My father-in-law wants to help us with our mortgage. We’ve been working hard to pay off our home early, and we’ve reduced what we owe to around $35,000. His idea is to pay off the remainder, then let us pay him back over time. In the past, he has loaned us much smaller amounts, and everything has worked out fine. What do you think about this?
I’m sure this seems like a winning proposition all the way around. My concern is there’s a big spiritual and emotional issue that has been left out of the equation. The borrower is always slave to the lender, and nowhere is that more true than in a family.
I understand, too, you have a solid track record with this kind of thing. But anytime you borrow money from family you’re playing with fire. When you do something like this, especially with such a large amount, the money issue is likely to be a shadow hovering over your relationship. Family get-togethers, special events and holidays will feel different when you’re there with your lender instead of just good old dad.
I assume your father-in-law is doing well financially, since he can afford to make this offer. And don’t get me wrong, it’s a very kind and generous offer. If I were in his shoes, I might offer instead to pay off the mortgage as a gift to my son and daughter-in-law for working so hard to attain a goal. But it would be a gift. No strings attached.

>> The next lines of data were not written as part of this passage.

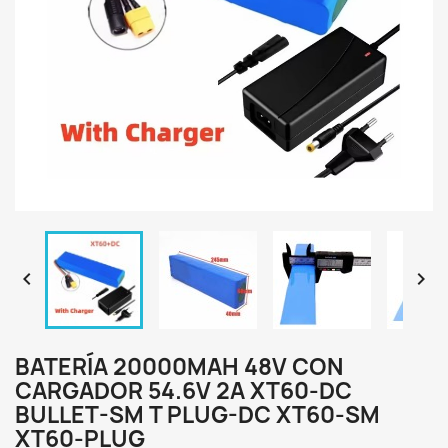


BATERÍA 20000MAH 48V CON
CARGADOR 54.6V 2A XT60-DC
BULLET-SM T PLUG-DC XT60-SM
XT60-PLUG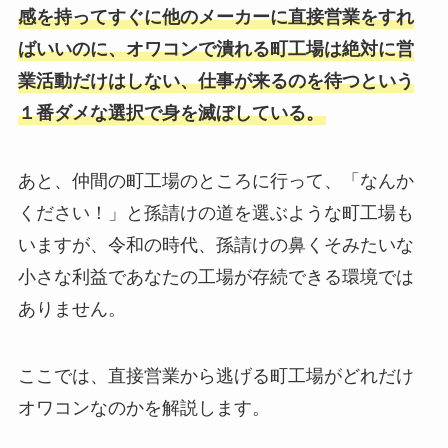
感を持ってすぐに他のメーカーに直接営業をすれ
ばいいのに、オワコンで潰れる町工場は絶対に営
業活動だけはしない、仕事が来るのを待つという
１番ダメな選択で身を滅ぼしている。
あと、仲間の町工場のところに行って、「なんか
ください！」と孫請けの道を選ぶような町工場も
いますが、令和の時代、孫請けの鼻くそみたいな
小さな利益であなたの工場が存続できる環境では
ありません。
ここでは、直接営業から逃げる町工場がどれだけ
オワコンなのかを解説します。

If you have a nice, stable family, this debt will always be there in the back of your mind. If you have a dysfunctional, control-freak kind of family, it’s going to be right there in front of you constantly. Either way, I don’t think it’s worth the risk.
Former husband, present criminal
We recently learned that my wife’s ex-husband used her Social Security number to establish several credit card accounts. We’ve written and called the credit card companies, and we’re disputing the charges, but is there anything else we can do to protect ourselves and put an end to this?
You bet there is! File a police report immediately, and if possible, have this guy arrested. He has committed criminal fraud, and it’s not something you should take lightly. Also, put a fraud victim alert on your credit bureau reports today.
Don’t stop with just alerting the credit card companies about this situation. You should be speaking with and communicating via email – plus snail mail, if necessary – directly with the fraud victim division at every credit card company involved. Make sure they understand this is a denial of responsibility and not simply a dispute.
Let them know you’re sorry this happened, but explain that all these charges in your names are the result of a criminal act perpetrated against you. You may have to stand your ground with the credit card companies, because some of them might try to get you to pay it, anyway. Don’t do it!